The blend of the top-of-the-range and flagship red changes with the vintage. The 2014 Clos Mogador is 49% Garnacha, 25% Cariñena, 16% Syrah and 10% Cabernet Sauvignon from the vineyard that names the wine (and the winery), planted on llicorella slate soils at 350 meters in altitude. Eighty percent of the vines are 25 to 35 years old. It fermented with indigenous yeasts and had a 35- to 45-day maceration, followed by an élevage in 300-liter barrels and 2,000-liter foudres that lasted 18 months. They introduced oak foudres in 2011, which is the big change, and they use less and less barriques now. They are also using more and more Cariñena and Garnacha, but it depends on the vintage. All of the more recent wines have less tannins from the oak and less Cabernet Sauvignon, and they feel more elegant and balanced. There is great harmony on the palate, with very fine tannins and a velvety texture with great seriousness. This will develop at a very slow pace in bottle. They picked the grapes before the rains, and it's a concentrated year with nice extract but very good acidity. 31,000 bottles were filled in late June 2016.

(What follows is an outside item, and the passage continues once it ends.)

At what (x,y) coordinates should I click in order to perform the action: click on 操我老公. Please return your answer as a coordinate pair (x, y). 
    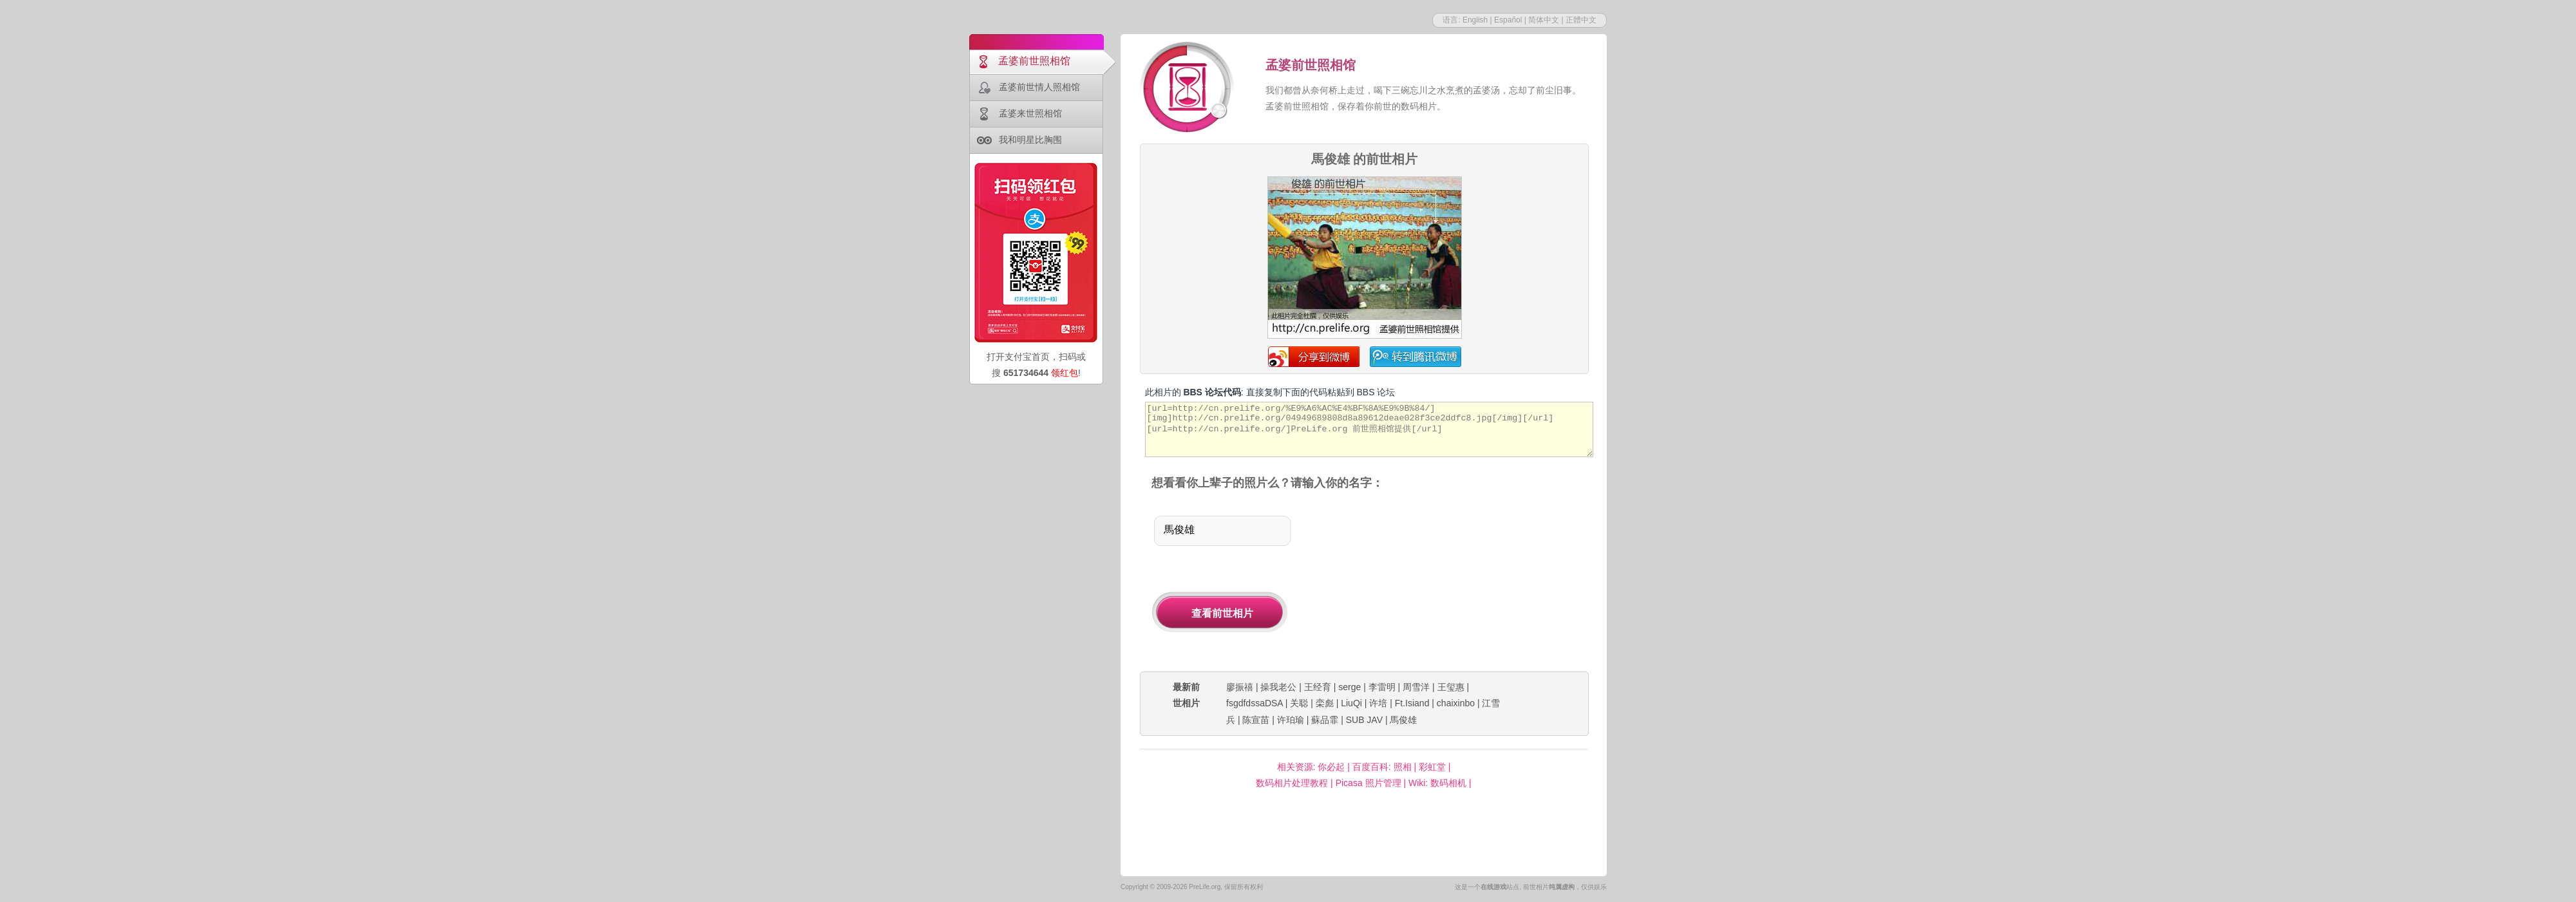     Looking at the image, I should click on (1278, 687).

René Barbier led the original Priorat movement, proving that exciting and unique fine wines could be made in this forgotten corner of Spanish Catalonia. At Clos Mogador, he nursed back to life abandoned old vineyards planted on steep schist hillsides, where the ancient Grenache and Carignan vines had learnt to struggle against the aridity by sending roots 25 metres down in search of water and nutrients, yielding less than 10 hectolitres per hectare of intense, concentrated and supercomplex juice. The estate became firmly established as the number one address in the appellation, with a bulging press book to back this claim. But Clos Mogador is much more, a thriving ecosystem and a celebration of biodiversity, a blueprint for living "terroir."
Robert Parker once said of Clos Mogador that the wines are "stunning examples of what Spain can produce but so rarely does". This is more true now than ever, because compared with the large numbers of ambitious "alto espreccion" Spanish wines that have come on stream these last few years, Mogador has not just concentration and complexity, but also energy, vitality and a genuine soul.